Center for Security and Emerging Technology
- Formation: 2019; 7 years ago
- Type: Think tank
- Headquarters: Washington, D.C., U.S.
- Founding Director: Jason Gaverick Matheny
- Executive Director: Dewey Murdick
- Parent organization: School of Foreign Service, Georgetown University
- Website: cset.georgetown.edu

= Center for Security and Emerging Technology =

American technology think tank

The Center for Security and Emerging Technology (CSET) is a think tank dedicated to policy analysis at the intersection of national and international security and emerging technologies, based at Georgetown University's School of Foreign Service.

Its mission is to study the security impacts of emerging technologies by analyzing data, supporting academic work in security and technology studies, and delivering nonpartisan analysis to the policy community. CSET focuses particularly on the intersection of security and artificial intelligence (AI). It addresses topics such as national competitiveness, opportunities related to AI, talent and knowledge flows, AI safety assessments, and AI applications in biotechnology and computer security.

CSET's founding director, Jason Gaverick Matheny, previously served as the director of the Intelligence Advanced Research Projects Activity. Dewey Murdick, former chief analytics officer and deputy chief scientist within the Department of Homeland Security, served as the Executive Director from 2021-2025. Its current Executive Director is Helen Toner who previously worked as a Senior Research Analyst at Open Philanthropy.

Established in January 2019, CSET has received more than $57,000,000 in funding from the Open Philanthropy Project, the William and Flora Hewlett Foundation, and the Public Interest Technology University Network. CSET has faced criticism over its ties to the effective altruism movement.

== Publications ==
CSET produces a biweekly newsletter, policy.ai. It has published research on various aspects of the intersection between artificial intelligence and security, including changes to the U.S. AI workforce, immigration laws' effect on the AI sector, and technology transfer overseas. Its research output includes policy briefs and longer published reports.

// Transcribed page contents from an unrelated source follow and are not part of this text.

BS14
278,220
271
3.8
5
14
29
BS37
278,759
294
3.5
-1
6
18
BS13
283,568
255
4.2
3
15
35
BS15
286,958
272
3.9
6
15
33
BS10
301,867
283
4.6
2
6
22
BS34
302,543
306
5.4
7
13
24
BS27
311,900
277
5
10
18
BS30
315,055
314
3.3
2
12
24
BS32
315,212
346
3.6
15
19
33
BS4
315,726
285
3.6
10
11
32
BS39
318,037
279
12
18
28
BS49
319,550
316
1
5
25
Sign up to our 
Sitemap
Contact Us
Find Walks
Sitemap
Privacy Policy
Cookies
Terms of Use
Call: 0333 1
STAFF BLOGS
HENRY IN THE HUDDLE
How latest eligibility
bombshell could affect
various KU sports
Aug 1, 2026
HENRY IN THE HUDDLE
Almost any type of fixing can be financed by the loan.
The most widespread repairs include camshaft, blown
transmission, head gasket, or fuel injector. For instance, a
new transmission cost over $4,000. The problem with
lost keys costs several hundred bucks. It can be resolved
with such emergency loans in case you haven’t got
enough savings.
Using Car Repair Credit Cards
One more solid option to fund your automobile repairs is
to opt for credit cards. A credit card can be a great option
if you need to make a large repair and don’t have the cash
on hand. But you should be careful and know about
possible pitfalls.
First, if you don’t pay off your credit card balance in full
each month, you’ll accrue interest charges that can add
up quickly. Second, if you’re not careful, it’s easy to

A study published in January 2023 by CSET, OpenAI, and the Stanford Internet Observatory and covered by Forbes cited that "There are also possible negative applications of generative language models, or 'language models' for short. For malicious actors looking to spread propaganda—information designed to shape perceptions to further an actor’s interest—these language models bring the promise of automating the creation of convincing and misleading text for use in influence operations, rather than having to rely on human labor."

In May 2023, Chinese officials announced that they would be closing some of the access that foreign countries had into their public information as a result of studies from think tanks like CSET, citing concerns about cooperation between the U.S. military and the private sector.

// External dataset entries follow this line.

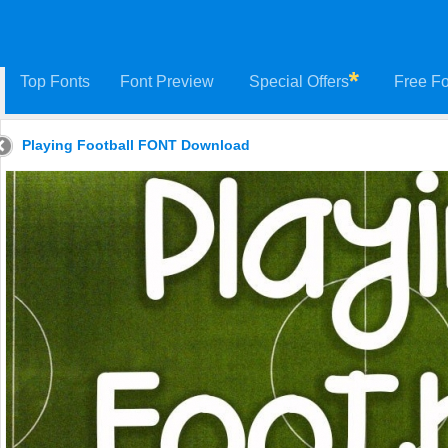
Top Fonts
Font Preview
Special Offers
Free Fo
Playing Football FONT Download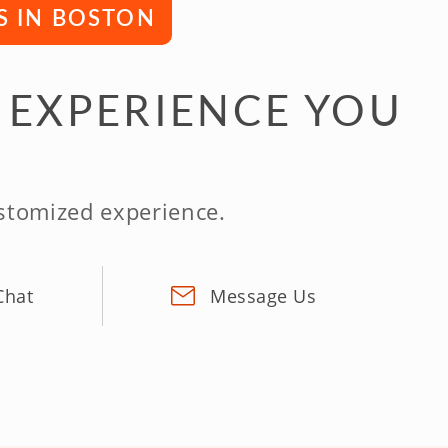
S IN BOSTON
 EXPERIENCE YOU
ustomized experience.
Chat
Message Us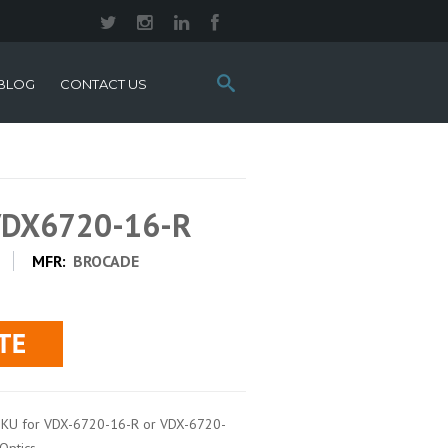
Search
BLOG
CONTACT US
this
site:
VDX6720-16-R
MFR:
BROCADE
SKU for VDX-6720-16-R or VDX-6720-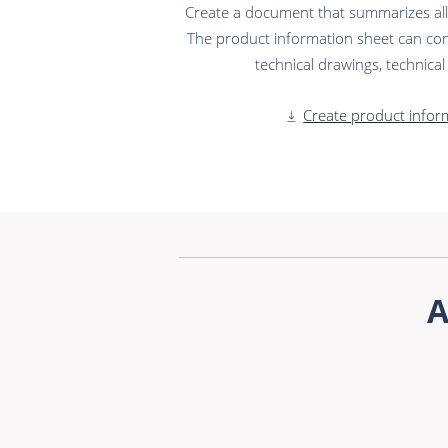
Create a document that summarizes all t
The product information sheet can con
technical drawings, technical s
Create product infor
A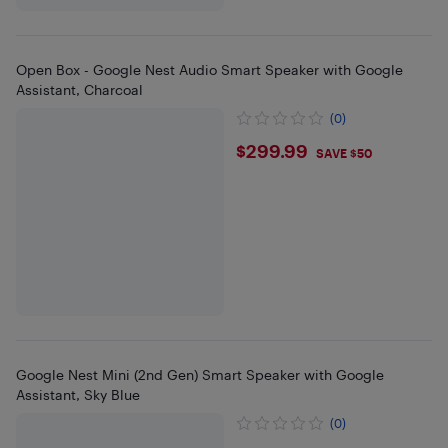
Open Box - Google Nest Audio Smart Speaker with Google
Assistant, Charcoal
(0)
$299.99
$299.99
SAVE $50
Google Nest Mini (2nd Gen) Smart Speaker with Google
Assistant, Sky Blue
(0)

In a September 2024 testimony before the United States House Select Committee on Strategic Competition between the United States and the Chinese Communist Party, former CSET employee Anna B. Puglisi stated that she received legal threats of libel from BGI Group for a report she wrote while serving at CSET. Puglisi had initially been refused legal indemnity from Georgetown University for the report. Following the testimony, a Georgetown University representative stated that it "stand[s] fully behind the report" and is "prepared to defend the report and its authors should the letters lead to formal legal action."